Hardware-in-the-Loop and Road Testing of RLVW and GLOSA Connected Vehicle Applications
Kavas-Torris, Ozgenur, Cantas, Mustafa Ridvan, Gelbal, Sukru Yaren, Guvenc, Levent
This paper presents an evaluation of two different Vehicle to Infrastructure (V2I) applications, namely Red Light Violation Warning (RLVW) and Green Light Optimized Speed Advisory (GLOSA). The evaluation method is to first develop and use Hardware-in-the-Loop (HIL) simulator testing, followed by extension of the HIL testing to road testing using an experimental connected vehicle. The HIL simulator used in the testing is a state-of-the-art simulator that consists of the same hardware like the road side unit and traffic cabinet as is used in real intersections and allows testing of numerous different traffic and intersection geometry and timing scenarios realistically. First, the RLVW V2I algorithm is tested in the HIL simulator and then implemented in an On-Board-Unit (OBU) in our experimental vehicle and tested at real world intersections. This same approach of HIL testing followed by testing in real intersections using our experimental vehicle is later extended to the GLOSA application. The GLOSA application that is tested in this paper has both an optimal speed advisory for passing at the green light and also includes a red light violation warning system. The paper presents the HIL and experimental vehicle evaluation systems, information about RLVW and GLOSA and HIL simulation and road testing results and their interpretations.

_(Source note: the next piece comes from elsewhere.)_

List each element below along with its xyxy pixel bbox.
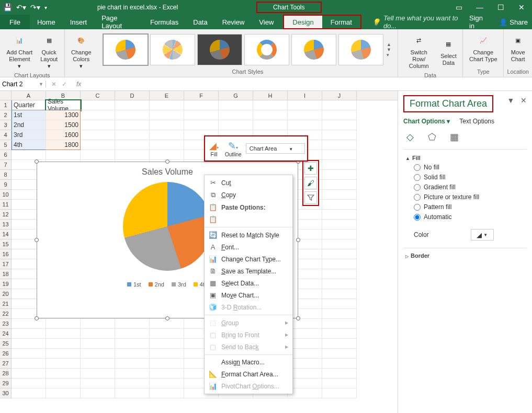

Discrete-time Robust PD Controlled System with DOB/CDOB Compensation for High Speed Autonomous Vehicle Path Following
Autonomous vehicle path following performance is one of significant consideration. This paper presents discrete time design of robust PD controlled system with disturbance observer (DOB) and communication disturbance observer (CDOB) compensation to enhance autonomous vehicle path following performance. Although always implemented on digital devices, DOB and CDOB structure are usually designed in continuous time in the literature and also in our previous work. However, it requires high sampling rate for continuous-time design block diagram to automatically convert to corresponding discrete-time controller using rapid controller prototyping systems. In this paper, direct discrete time design is carried out. Digital PD feedback controller is designed based on the nominal plant using the proposed parameter space approach. Zero order hold method is applied to discretize the nominal plant, DOB and CDOB structure in continuous domain. Discrete time DOB is embedded into the steering to path following error loop for model regulation in the presence of uncertainty in vehicle parameters such as vehicle mass, vehicle speed and road-tire friction coefficient and rejecting external disturbance like crosswind force. On the other hand, time delay from CAN bus based sensor and actuator command interfaces results in degradation of system performance since large negative phase angles are added to the plant frequency response. Discrete time CDOB compensated control system can be used for time delay compensation where the accurate knowledge of delay time value is not necessary. A validated model of our lab Ford Fusion hybrid automated driving research vehicle is used for the simulation analysis while the vehicle is driving at high speed. Simulation results successfully demonstrate the improvement of autonomous vehicle path following performance with the proposed discrete time DOB and CDOB structure.